Celebratory water fights have reached lower levels of sports, too. In 2020, the girls’ basketball players at NorthWood High School in Nappanee, Ind., doused their coach, Adam Yoder, after each of their five postseason victories.


“There’s a lot of pressure on athletes to perform, and when you prove to yourself that you can accomplish something, it’s a genuine way of showing happiness,” said Norm Sellers, NorthWood’s athletic director at the time, who left cases of bottled water in the locker room as motivation.


Yoder was caught off guard at first. But like many coaches, he eventually accepted his fate, removing his shoes before entering the locker room.


Some coaches, though, find ways to turn the tables.


A few years ago, John Beilein, the former Michigan men’s basketball coach, wielded a Super Soaker water gun in self-defense after a big win in the 2017 N.C.A.A. tournament.


Abe Eagle, a forward for Gonzaga, revealed that the team’s coaching staff this month engineered its own “sneak attack” after the team slipped by Texas Christian in the second round. The athletes were unwinding in the locker room when Coach Mark Few and his assistants charged in and began sousing them with ice-cold water.

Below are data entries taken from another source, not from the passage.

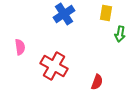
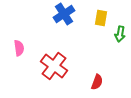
yellow rectangle: moved 5 px left, 5 px down
pink semicircle: moved 1 px left, 1 px down
red cross: rotated 8 degrees clockwise
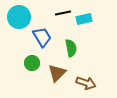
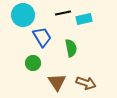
cyan circle: moved 4 px right, 2 px up
green circle: moved 1 px right
brown triangle: moved 9 px down; rotated 18 degrees counterclockwise
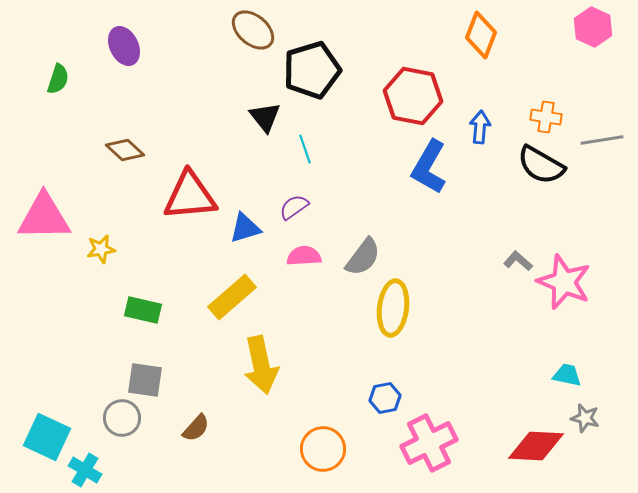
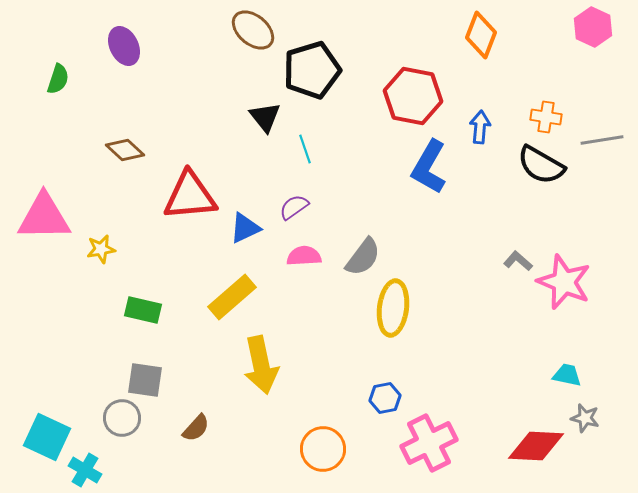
blue triangle: rotated 8 degrees counterclockwise
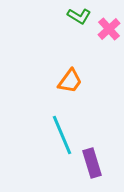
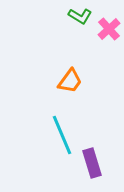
green L-shape: moved 1 px right
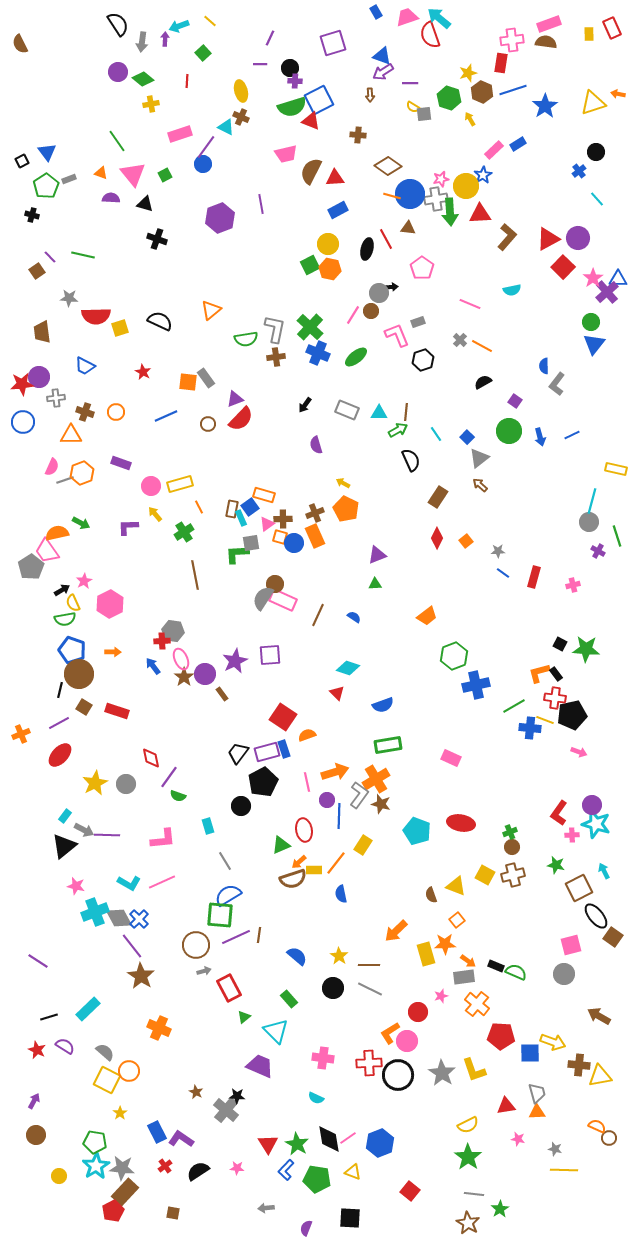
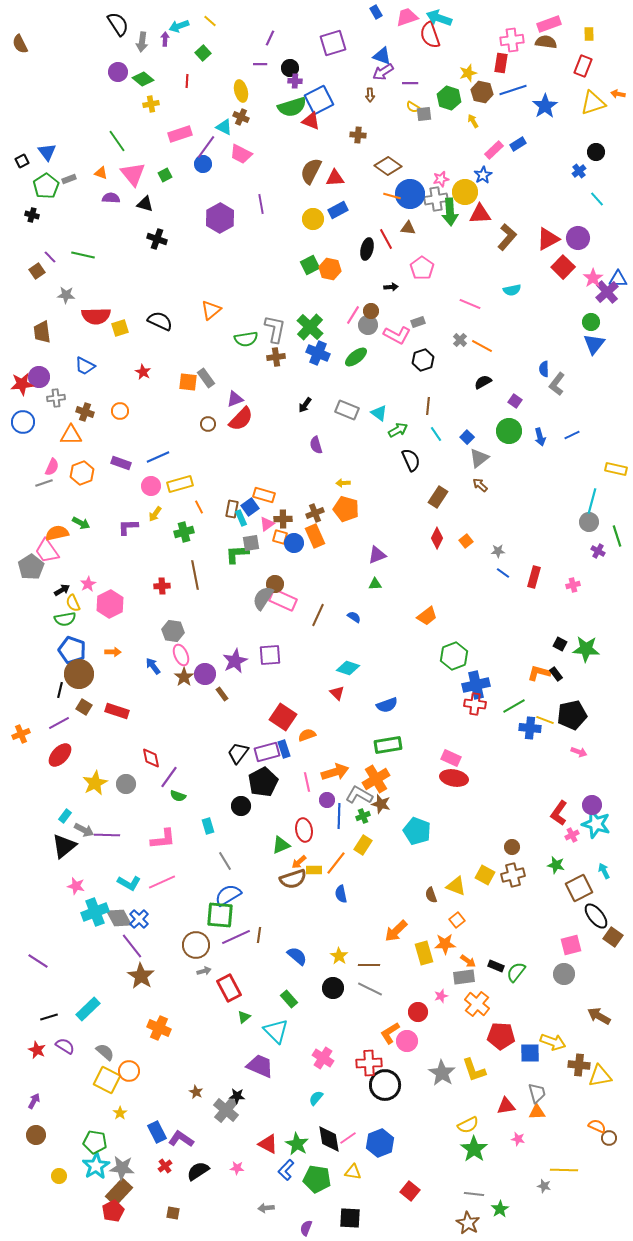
cyan arrow at (439, 18): rotated 20 degrees counterclockwise
red rectangle at (612, 28): moved 29 px left, 38 px down; rotated 45 degrees clockwise
brown hexagon at (482, 92): rotated 10 degrees counterclockwise
yellow arrow at (470, 119): moved 3 px right, 2 px down
cyan triangle at (226, 127): moved 2 px left
pink trapezoid at (286, 154): moved 45 px left; rotated 40 degrees clockwise
yellow circle at (466, 186): moved 1 px left, 6 px down
purple hexagon at (220, 218): rotated 8 degrees counterclockwise
yellow circle at (328, 244): moved 15 px left, 25 px up
gray circle at (379, 293): moved 11 px left, 32 px down
gray star at (69, 298): moved 3 px left, 3 px up
pink L-shape at (397, 335): rotated 140 degrees clockwise
blue semicircle at (544, 366): moved 3 px down
orange circle at (116, 412): moved 4 px right, 1 px up
brown line at (406, 412): moved 22 px right, 6 px up
cyan triangle at (379, 413): rotated 36 degrees clockwise
blue line at (166, 416): moved 8 px left, 41 px down
gray line at (65, 480): moved 21 px left, 3 px down
yellow arrow at (343, 483): rotated 32 degrees counterclockwise
orange pentagon at (346, 509): rotated 10 degrees counterclockwise
yellow arrow at (155, 514): rotated 105 degrees counterclockwise
green cross at (184, 532): rotated 18 degrees clockwise
pink star at (84, 581): moved 4 px right, 3 px down
red cross at (162, 641): moved 55 px up
pink ellipse at (181, 659): moved 4 px up
orange L-shape at (539, 673): rotated 30 degrees clockwise
red cross at (555, 698): moved 80 px left, 6 px down
blue semicircle at (383, 705): moved 4 px right
gray L-shape at (359, 795): rotated 96 degrees counterclockwise
red ellipse at (461, 823): moved 7 px left, 45 px up
green cross at (510, 832): moved 147 px left, 16 px up
pink cross at (572, 835): rotated 24 degrees counterclockwise
yellow rectangle at (426, 954): moved 2 px left, 1 px up
green semicircle at (516, 972): rotated 75 degrees counterclockwise
pink cross at (323, 1058): rotated 25 degrees clockwise
black circle at (398, 1075): moved 13 px left, 10 px down
cyan semicircle at (316, 1098): rotated 105 degrees clockwise
red triangle at (268, 1144): rotated 30 degrees counterclockwise
gray star at (555, 1149): moved 11 px left, 37 px down
green star at (468, 1157): moved 6 px right, 8 px up
yellow triangle at (353, 1172): rotated 12 degrees counterclockwise
brown rectangle at (125, 1192): moved 6 px left
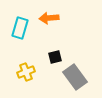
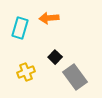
black square: rotated 32 degrees counterclockwise
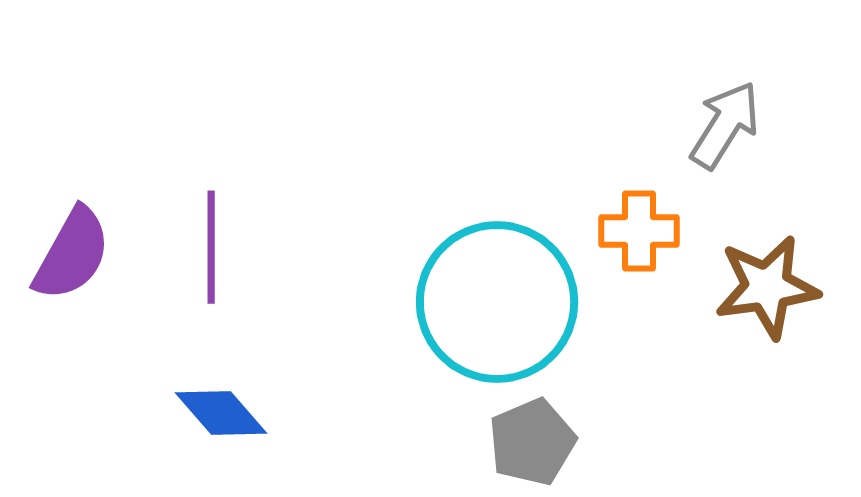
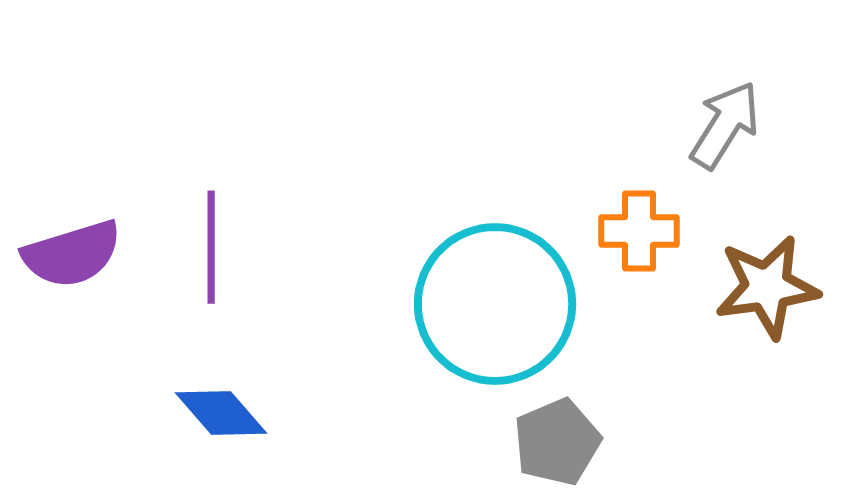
purple semicircle: rotated 44 degrees clockwise
cyan circle: moved 2 px left, 2 px down
gray pentagon: moved 25 px right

“We figured out how to load up early and attack earlier,” Few said, “or else we just get pummeled.”


With wetness all around, at least one team this March has intentionally kept its postgame celebrations bone-dry.


The Miami men, which advanced to the Final Four, said aquatic celebrations, for them, felt premature. They splashed bottles several times last year during a surprise run to the regional finals, but the experience left them wanting more. Isaiah Wong, the team’s star shooting guard, said they would only consider spraying water now if they won the championship.


“It’s a message to ourselves: We’re not done yet,” said Bensley Joseph, a sophomore guard.